💡 From Compatibility Fixes to Full-Field Automation
How one field automation suite turned daily bottlenecks into instant actions.
When your tools start saving you time, you realize you’ve built something bigger than a workaround.
Two months ago, I shared how I rebuilt our Meraki automation tools to run natively on macOS. Since then, I’ve gone deeper — developing a personal suite of Python-based automations that streamline how I work in the field.

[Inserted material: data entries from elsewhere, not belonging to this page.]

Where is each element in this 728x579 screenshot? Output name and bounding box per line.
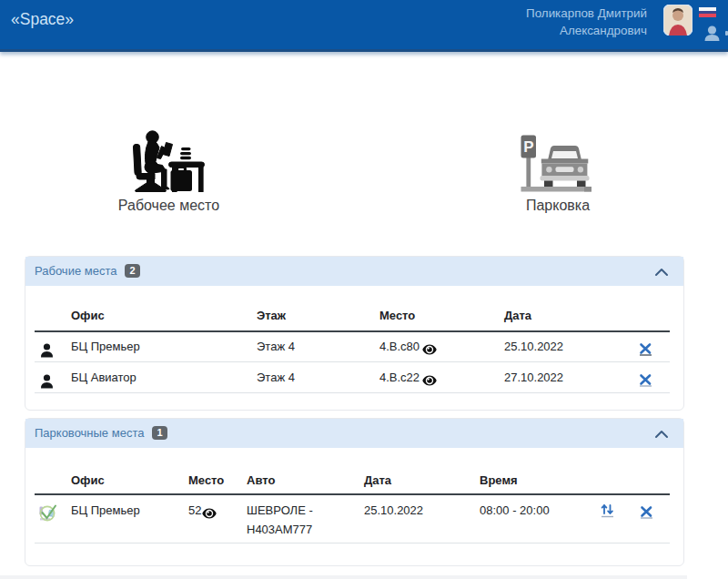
svg-text:P: P: [523, 138, 533, 156]
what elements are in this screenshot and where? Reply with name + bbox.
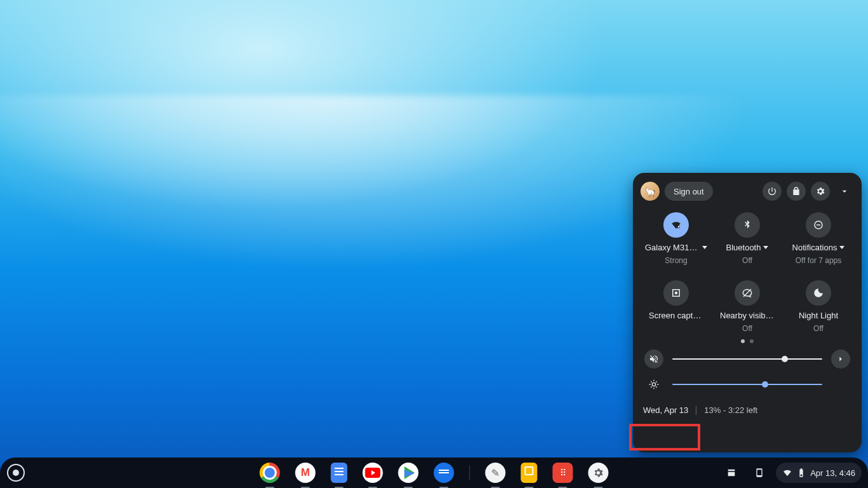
tile-label: Galaxy M31s… <box>645 243 707 252</box>
tile-sub: Off for 7 apps <box>796 256 842 265</box>
shelf-right: Apr 13, 4:46 <box>720 463 862 483</box>
app-youtube[interactable] <box>363 463 383 483</box>
tile-nightlight[interactable]: Night LightOff <box>783 280 854 333</box>
lock-button[interactable] <box>787 182 806 201</box>
clock-text: Apr 13, 4:46 <box>810 468 855 478</box>
app-docs[interactable] <box>331 463 348 483</box>
tile-label: Nearby visibil… <box>720 311 775 320</box>
brightness-icon-wrap <box>644 375 663 394</box>
qs-header: 🦙 Sign out <box>641 182 854 201</box>
battery-icon <box>796 468 806 478</box>
shelf: Apr 13, 4:46 <box>0 458 868 488</box>
quick-settings-panel: 🦙 Sign out Galaxy M31s…StrongBluetoothOf… <box>633 173 862 452</box>
tile-bluetooth[interactable]: BluetoothOff <box>712 212 783 265</box>
notifications-icon <box>806 212 831 238</box>
desktop: 🦙 Sign out Galaxy M31s…StrongBluetoothOf… <box>0 0 868 488</box>
tile-nearby[interactable]: Nearby visibil…Off <box>712 280 783 333</box>
qs-footer: Wed, Apr 13 13% - 3:22 left <box>641 405 854 415</box>
shelf-apps <box>260 463 609 483</box>
wifi-icon <box>663 212 689 238</box>
tote-tray-button[interactable] <box>720 463 743 483</box>
app-keep[interactable] <box>521 463 538 483</box>
page-indicator <box>641 339 854 343</box>
phone-hub-button[interactable] <box>748 463 771 483</box>
app-gmail[interactable] <box>295 463 316 483</box>
avatar[interactable]: 🦙 <box>641 182 660 201</box>
audio-settings-button[interactable] <box>831 349 850 369</box>
tile-notifications[interactable]: NotificationsOff for 7 apps <box>783 212 854 265</box>
tile-screencap[interactable]: Screen capture <box>641 280 712 333</box>
app-canvas[interactable] <box>485 463 506 483</box>
qs-date[interactable]: Wed, Apr 13 <box>643 405 688 415</box>
volume-slider[interactable] <box>672 358 822 360</box>
tile-sub: Off <box>742 324 752 333</box>
tile-label: Notifications <box>792 243 845 252</box>
brightness-thumb[interactable] <box>762 381 768 388</box>
brightness-slider[interactable] <box>672 384 822 385</box>
lock-icon <box>791 186 801 196</box>
power-icon <box>767 186 777 196</box>
caret-icon <box>839 246 844 249</box>
app-settings[interactable] <box>588 463 609 483</box>
tile-label: Bluetooth <box>726 243 769 252</box>
launcher-button[interactable] <box>3 459 29 486</box>
status-tray[interactable]: Apr 13, 4:46 <box>776 463 862 483</box>
screencap-icon <box>663 280 689 306</box>
nightlight-icon <box>806 280 831 306</box>
tile-label: Night Light <box>799 311 838 320</box>
app-chrome[interactable] <box>260 463 280 483</box>
gear-icon <box>815 186 825 196</box>
sign-out-button[interactable]: Sign out <box>665 182 713 201</box>
shelf-divider <box>470 465 470 480</box>
app-messages[interactable] <box>434 463 454 483</box>
tote-icon <box>726 468 736 478</box>
volume-thumb[interactable] <box>782 356 788 362</box>
sign-out-label: Sign out <box>674 187 704 196</box>
svg-rect-2 <box>817 224 820 226</box>
wifi-icon <box>782 468 792 478</box>
qs-tile-grid: Galaxy M31s…StrongBluetoothOffNotificati… <box>641 212 854 333</box>
gear-icon <box>593 467 604 478</box>
app-app-red[interactable] <box>553 463 573 483</box>
caret-icon <box>763 246 768 249</box>
tile-wifi[interactable]: Galaxy M31s…Strong <box>641 212 712 265</box>
brightness-row <box>641 375 854 394</box>
collapse-button[interactable] <box>835 182 854 201</box>
nearby-icon <box>735 280 760 306</box>
settings-button[interactable] <box>811 182 830 201</box>
page-dot[interactable] <box>741 339 745 343</box>
qs-battery[interactable]: 13% - 3:22 left <box>704 405 757 415</box>
tile-sub: Off <box>742 256 752 265</box>
brightness-icon <box>649 379 659 390</box>
app-play[interactable] <box>398 463 419 483</box>
volume-mute-toggle[interactable] <box>644 349 663 369</box>
launcher-icon <box>7 464 25 482</box>
bluetooth-icon <box>735 212 760 238</box>
volume-mute-icon <box>649 354 659 364</box>
chevron-down-icon <box>839 186 850 196</box>
page-dot[interactable] <box>750 339 754 343</box>
tile-sub: Strong <box>665 256 687 265</box>
tile-sub: Off <box>813 324 824 333</box>
phone-icon <box>754 468 764 478</box>
chevron-right-icon <box>836 355 845 363</box>
separator <box>696 406 696 415</box>
caret-icon <box>702 246 707 249</box>
annotation-highlight <box>629 424 700 451</box>
power-button[interactable] <box>763 182 782 201</box>
volume-row <box>641 349 854 369</box>
svg-point-4 <box>675 292 678 295</box>
tile-label: Screen capture <box>649 311 703 320</box>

Over time, it grew into a compact Meraki Automation & Site Operations Suite — designed to make my workflow faster, cleaner, and easier to document.
What the Suite Handles
- Pull Network IDs from MX serials instantly
- Rename switches and APs using Excel-driven templates and API logic
- Run port health scans before sign-off
- Use AI logic to read and rename install photos, auto-resizing them for documentation
- Generate clean Excel photo reports with one click
Everything runs through my Stream Deck Neo, letting me launch scripts with one button — whether at my desk or on-site.

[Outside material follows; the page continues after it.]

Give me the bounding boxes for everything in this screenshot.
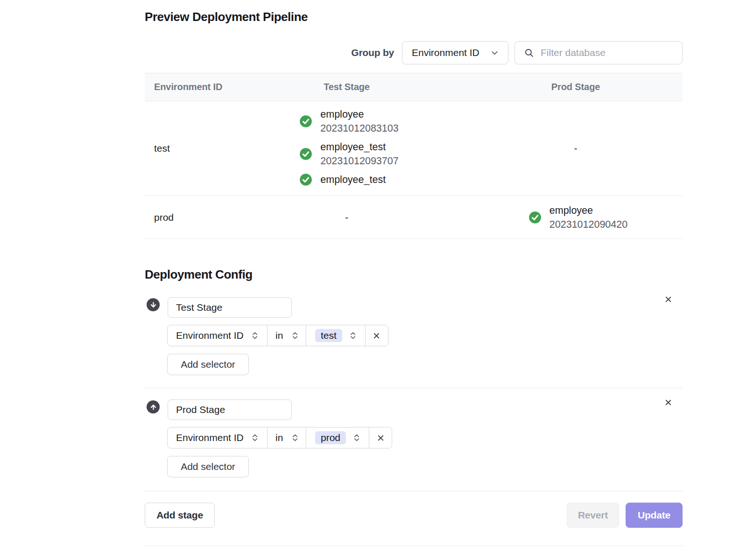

Spotlight: AP Photo Batch Renamer
This video shows one of those automations in action — the AP Photo Batch Renamer, a Python-based AI tool that reads text from AP install photos, guided by a whitelist of approved naming patterns and site identifiers.

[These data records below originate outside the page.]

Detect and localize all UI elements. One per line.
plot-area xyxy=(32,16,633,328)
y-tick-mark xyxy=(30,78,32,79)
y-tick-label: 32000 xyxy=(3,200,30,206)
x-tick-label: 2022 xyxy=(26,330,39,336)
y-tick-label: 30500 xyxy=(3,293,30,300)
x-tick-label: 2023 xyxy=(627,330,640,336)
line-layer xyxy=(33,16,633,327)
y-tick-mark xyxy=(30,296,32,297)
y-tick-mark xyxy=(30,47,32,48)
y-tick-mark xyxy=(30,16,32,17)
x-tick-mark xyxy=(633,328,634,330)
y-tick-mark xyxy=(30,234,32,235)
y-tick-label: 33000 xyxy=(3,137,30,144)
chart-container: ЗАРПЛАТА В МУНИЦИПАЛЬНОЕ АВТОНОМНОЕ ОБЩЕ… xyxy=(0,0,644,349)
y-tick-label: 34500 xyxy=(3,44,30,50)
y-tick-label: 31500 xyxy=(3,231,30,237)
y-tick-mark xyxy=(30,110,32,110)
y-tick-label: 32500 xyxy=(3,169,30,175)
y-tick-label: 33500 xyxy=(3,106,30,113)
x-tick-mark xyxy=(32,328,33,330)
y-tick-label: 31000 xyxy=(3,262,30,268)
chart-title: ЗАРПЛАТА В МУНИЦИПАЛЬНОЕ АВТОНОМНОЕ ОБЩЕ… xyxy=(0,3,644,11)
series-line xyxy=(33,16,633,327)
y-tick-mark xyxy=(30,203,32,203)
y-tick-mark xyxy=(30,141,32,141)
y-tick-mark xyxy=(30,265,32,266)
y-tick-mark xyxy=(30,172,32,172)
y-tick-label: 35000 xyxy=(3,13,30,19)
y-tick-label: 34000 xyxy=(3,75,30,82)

It automatically renames each image based on the detected text, resizes it for efficient storage, and outputs a clean, labeled set of photos ready for documentation.
→ Transforms raw install photos into labeled, storage-optimized assets — combining intelligent text detection with rule-based automation to maintain naming integrity and eliminate manual rework.
All of this ties directly into my Stream Deck, where every button triggers a specific automation. The suite covers Network, Switch, Photo, and AP-level automation, each mapped to its own process running quietly in the background.
The Impact
Faster deployments. Cleaner records. Better visibility.
Each script started as a pain point I faced on-site — and evolved into a workflow that saves time, reduces errors, and raises the documentation standard for every project.
And soon, I’ll be taking it a step further — containerizing these tools in Docker so they can run from the web or any environment, not just my Mac.
Every automation begins as a problem you’re tired of repeating — until you build something that solves it once and for all.